#### Problem requirements:
How many lines in the records below contain the word "ungelesen"? State only that number.

#### Stored data:
****************
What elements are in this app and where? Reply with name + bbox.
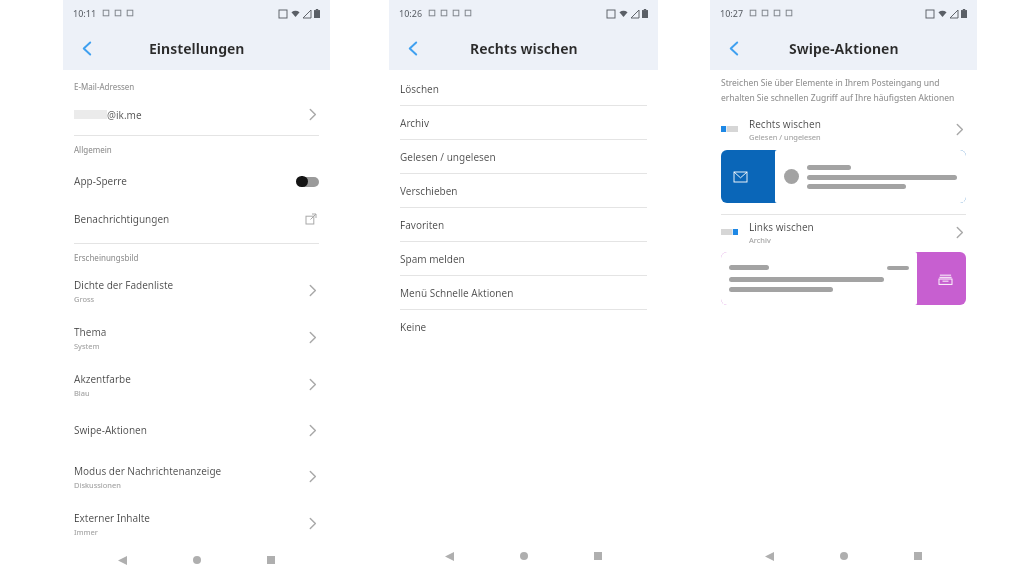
button[interactable]: App-Sperre — [63, 162, 330, 200]
staticText: Gelesen / ungelesen — [400, 150, 496, 164]
staticText: Keine — [400, 320, 427, 334]
button[interactable]: Übersicht — [583, 541, 613, 571]
staticText: Rechts wischen — [749, 117, 821, 131]
button[interactable]: Benachrichtigungen — [63, 200, 330, 238]
button[interactable]: Startseite — [509, 541, 539, 571]
button[interactable]: Zurück — [71, 32, 103, 64]
staticText: Thema — [74, 325, 107, 339]
button[interactable]: Keine — [389, 310, 658, 343]
button[interactable]: Löschen — [389, 72, 658, 105]
button[interactable]: @ik.me — [63, 99, 330, 130]
button[interactable]: Zurück — [107, 545, 137, 575]
staticText: Gross — [74, 294, 95, 304]
staticText: Externer Inhalte — [74, 511, 150, 525]
staticText: System — [74, 341, 100, 351]
button[interactable]: Spam melden — [389, 242, 658, 275]
button[interactable]: Modus der Nachrichtenanzeige — [63, 456, 330, 497]
button[interactable]: Zurück — [754, 541, 784, 571]
staticText: Swipe-Aktionen — [789, 39, 899, 58]
staticText: Allgemein — [74, 144, 112, 155]
button[interactable]: Menü Schnelle Aktionen — [389, 276, 658, 309]
button[interactable]: Übersicht — [903, 541, 933, 571]
staticText: 10:11 — [73, 7, 97, 19]
staticText: Streichen Sie über Elemente in Ihrem Pos… — [721, 77, 940, 89]
staticText: Menü Schnelle Aktionen — [400, 286, 514, 300]
button[interactable]: Thema — [63, 317, 330, 358]
staticText: Erscheinungsbild — [74, 252, 139, 263]
staticText: Immer — [74, 527, 98, 537]
staticText: App-Sperre — [74, 174, 127, 188]
staticText: Dichte der Fadenliste — [74, 278, 174, 292]
button[interactable]: App-Sperre umschalten — [296, 176, 319, 187]
staticText: @ik.me — [107, 108, 142, 122]
staticText: Archiv — [749, 235, 771, 245]
button[interactable]: Dichte der Fadenliste — [63, 270, 330, 311]
staticText: Modus der Nachrichtenanzeige — [74, 464, 222, 478]
staticText: erhalten Sie schnellen Zugriff auf Ihre … — [721, 92, 955, 104]
button[interactable]: Startseite — [182, 545, 212, 575]
staticText: Swipe-Aktionen — [74, 423, 147, 437]
staticText: Benachrichtigungen — [74, 212, 170, 226]
staticText: Gelesen / ungelesen — [749, 132, 821, 142]
staticText: Diskussionen — [74, 480, 121, 490]
button[interactable]: Öffnen — [303, 211, 319, 227]
button[interactable]: Akzentfarbe — [63, 364, 330, 405]
staticText: Löschen — [400, 82, 439, 96]
staticText: Akzentfarbe — [74, 372, 131, 386]
button[interactable]: Externer Inhalte — [63, 503, 330, 544]
button[interactable]: Archiv — [389, 106, 658, 139]
staticText: Blau — [74, 388, 90, 398]
button[interactable]: Gelesen / ungelesen — [389, 140, 658, 173]
button[interactable]: Zurück — [434, 541, 464, 571]
staticText: Archiv — [400, 116, 429, 130]
button[interactable]: Startseite — [829, 541, 859, 571]
staticText: Spam melden — [400, 252, 465, 266]
button[interactable]: Verschieben — [389, 174, 658, 207]
staticText: 10:27 — [720, 7, 744, 19]
button[interactable]: Zurück — [718, 32, 750, 64]
button[interactable]: Swipe-Aktionen — [63, 411, 330, 449]
staticText: Verschieben — [400, 184, 458, 198]
button[interactable]: Links wischen — [710, 215, 977, 249]
button[interactable]: Rechts wischen — [710, 112, 977, 146]
button[interactable]: Übersicht — [256, 545, 286, 575]
button[interactable]: Zurück — [397, 32, 429, 64]
staticText: Favoriten — [400, 218, 445, 232]
staticText: Links wischen — [749, 220, 814, 234]
staticText: Rechts wischen — [470, 39, 578, 58]
staticText: E-Mail-Adressen — [74, 81, 135, 92]
staticText: 10:26 — [399, 7, 423, 19]
staticText: Einstellungen — [149, 39, 245, 58]
button[interactable]: Favoriten — [389, 208, 658, 241]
****************
#### Answer to this exercise:
3